LM Studio users: watch for Bartowski’s or TheBloke’s GGUF quants to appear in the HF browser over the next day. Running into VRAM errors? MoE routing adds a new failure mode (partial expert loading); see our troubleshooting guide.
What comes next
Mistral is clearly building a family: 7B dense, 8x7B sparse, and (by implication) larger MoE variants on the roadmap. The release blog hints at a Mixtral Instruct tuned with DPO — already published alongside the base. Community fine-tunes will appear within days now that MoE is supported in llama.cpp and the training tools are catching up. Expect coder variants, roleplay variants, and specialty multilingual tunes on Hugging Face within two weeks.

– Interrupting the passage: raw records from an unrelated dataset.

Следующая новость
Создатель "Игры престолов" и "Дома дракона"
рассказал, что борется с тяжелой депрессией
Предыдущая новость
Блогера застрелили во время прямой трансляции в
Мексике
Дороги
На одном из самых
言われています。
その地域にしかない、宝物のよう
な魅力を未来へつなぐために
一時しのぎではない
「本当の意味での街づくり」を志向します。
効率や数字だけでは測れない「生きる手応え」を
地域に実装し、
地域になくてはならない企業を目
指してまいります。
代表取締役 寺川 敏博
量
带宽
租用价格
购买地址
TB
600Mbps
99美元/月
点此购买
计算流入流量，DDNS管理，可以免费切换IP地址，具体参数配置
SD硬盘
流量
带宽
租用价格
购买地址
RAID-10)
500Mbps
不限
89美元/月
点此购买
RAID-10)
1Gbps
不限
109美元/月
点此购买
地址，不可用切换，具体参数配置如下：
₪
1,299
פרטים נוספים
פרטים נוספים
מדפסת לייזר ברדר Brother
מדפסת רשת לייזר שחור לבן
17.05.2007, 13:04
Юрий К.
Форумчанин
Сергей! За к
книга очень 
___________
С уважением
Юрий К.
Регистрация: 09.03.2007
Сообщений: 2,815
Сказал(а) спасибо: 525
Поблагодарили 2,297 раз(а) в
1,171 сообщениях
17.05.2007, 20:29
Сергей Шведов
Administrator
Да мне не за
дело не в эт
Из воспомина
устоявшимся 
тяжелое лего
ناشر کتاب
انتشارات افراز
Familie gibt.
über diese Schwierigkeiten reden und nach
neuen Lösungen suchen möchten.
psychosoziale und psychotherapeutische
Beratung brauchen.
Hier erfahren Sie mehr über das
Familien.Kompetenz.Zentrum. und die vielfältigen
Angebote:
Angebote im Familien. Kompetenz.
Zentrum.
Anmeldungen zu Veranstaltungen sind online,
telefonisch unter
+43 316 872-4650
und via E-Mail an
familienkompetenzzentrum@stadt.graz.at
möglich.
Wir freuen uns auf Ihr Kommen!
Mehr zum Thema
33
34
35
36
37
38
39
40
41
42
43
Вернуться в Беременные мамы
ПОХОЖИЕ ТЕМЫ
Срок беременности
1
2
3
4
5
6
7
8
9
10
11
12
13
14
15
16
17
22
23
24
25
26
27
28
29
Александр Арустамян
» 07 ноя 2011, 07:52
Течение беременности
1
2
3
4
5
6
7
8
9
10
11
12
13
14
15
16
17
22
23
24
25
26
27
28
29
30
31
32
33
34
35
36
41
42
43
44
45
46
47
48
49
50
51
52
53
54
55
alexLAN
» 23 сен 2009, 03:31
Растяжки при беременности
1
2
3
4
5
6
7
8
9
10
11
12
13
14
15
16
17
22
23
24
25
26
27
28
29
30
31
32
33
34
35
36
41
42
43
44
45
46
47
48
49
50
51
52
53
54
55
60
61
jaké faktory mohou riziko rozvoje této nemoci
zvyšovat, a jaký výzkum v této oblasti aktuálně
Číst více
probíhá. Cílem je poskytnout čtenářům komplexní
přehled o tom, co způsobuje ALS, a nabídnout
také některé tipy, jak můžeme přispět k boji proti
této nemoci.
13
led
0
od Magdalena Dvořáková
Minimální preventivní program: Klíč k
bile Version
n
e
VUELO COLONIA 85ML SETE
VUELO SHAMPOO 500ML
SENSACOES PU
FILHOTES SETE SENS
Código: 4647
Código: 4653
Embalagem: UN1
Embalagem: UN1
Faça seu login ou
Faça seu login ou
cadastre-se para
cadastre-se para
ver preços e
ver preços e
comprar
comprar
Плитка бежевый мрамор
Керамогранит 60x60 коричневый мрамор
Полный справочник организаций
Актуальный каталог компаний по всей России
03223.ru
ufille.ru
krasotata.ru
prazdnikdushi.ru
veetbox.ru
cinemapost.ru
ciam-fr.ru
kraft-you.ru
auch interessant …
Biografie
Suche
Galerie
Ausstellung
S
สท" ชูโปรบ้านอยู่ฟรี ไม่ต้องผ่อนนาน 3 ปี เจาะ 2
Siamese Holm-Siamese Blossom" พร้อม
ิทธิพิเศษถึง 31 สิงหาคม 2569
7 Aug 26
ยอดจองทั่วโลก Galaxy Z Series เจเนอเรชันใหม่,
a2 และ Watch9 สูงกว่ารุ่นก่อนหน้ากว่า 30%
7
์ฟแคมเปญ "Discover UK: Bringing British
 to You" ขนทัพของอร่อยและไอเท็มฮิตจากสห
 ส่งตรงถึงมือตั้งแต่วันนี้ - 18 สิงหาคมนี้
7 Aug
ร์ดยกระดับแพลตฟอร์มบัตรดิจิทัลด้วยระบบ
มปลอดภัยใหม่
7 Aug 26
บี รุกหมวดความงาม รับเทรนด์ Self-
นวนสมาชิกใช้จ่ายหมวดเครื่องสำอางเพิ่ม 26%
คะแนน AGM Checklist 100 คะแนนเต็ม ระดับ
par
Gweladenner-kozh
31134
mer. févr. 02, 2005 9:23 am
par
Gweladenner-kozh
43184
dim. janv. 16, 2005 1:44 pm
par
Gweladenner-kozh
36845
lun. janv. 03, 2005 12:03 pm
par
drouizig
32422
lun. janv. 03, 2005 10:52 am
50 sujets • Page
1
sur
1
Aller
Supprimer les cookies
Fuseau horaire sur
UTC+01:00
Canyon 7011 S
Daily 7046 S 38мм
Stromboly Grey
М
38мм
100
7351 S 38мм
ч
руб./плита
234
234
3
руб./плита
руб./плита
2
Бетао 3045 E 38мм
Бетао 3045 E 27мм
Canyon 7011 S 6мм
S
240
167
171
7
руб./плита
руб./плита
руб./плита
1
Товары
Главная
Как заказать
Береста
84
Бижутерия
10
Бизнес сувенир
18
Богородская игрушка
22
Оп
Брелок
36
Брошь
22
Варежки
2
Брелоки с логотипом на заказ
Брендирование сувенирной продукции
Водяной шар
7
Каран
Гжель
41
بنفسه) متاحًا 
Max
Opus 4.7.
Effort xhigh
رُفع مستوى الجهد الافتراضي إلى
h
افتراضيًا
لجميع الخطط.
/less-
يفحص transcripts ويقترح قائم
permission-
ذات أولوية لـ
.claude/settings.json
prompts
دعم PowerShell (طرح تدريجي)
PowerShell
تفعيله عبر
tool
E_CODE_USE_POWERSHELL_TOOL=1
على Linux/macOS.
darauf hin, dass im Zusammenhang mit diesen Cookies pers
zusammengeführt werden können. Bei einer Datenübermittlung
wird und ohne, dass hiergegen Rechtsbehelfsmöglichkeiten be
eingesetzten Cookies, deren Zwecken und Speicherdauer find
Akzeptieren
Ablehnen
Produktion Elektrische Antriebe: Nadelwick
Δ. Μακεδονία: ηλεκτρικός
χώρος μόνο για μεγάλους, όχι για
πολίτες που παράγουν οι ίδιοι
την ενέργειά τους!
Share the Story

Bigger picture: Mixtral is the first production-quality open MoE. If it lives up to the release-day benchmarks, it’s going to push the whole open-weights ecosystem toward sparse architectures — because the active-parameter economics are that much better for inference at scale. For sovereign plebs, the headline is: 70B-class quality, 13B-class speed, Apache 2.0, on your disk tonight. Pull the weights, own the stack. See the Sovereign AI Manifesto and the pleb’s guide to self-hosted AI for the next steps.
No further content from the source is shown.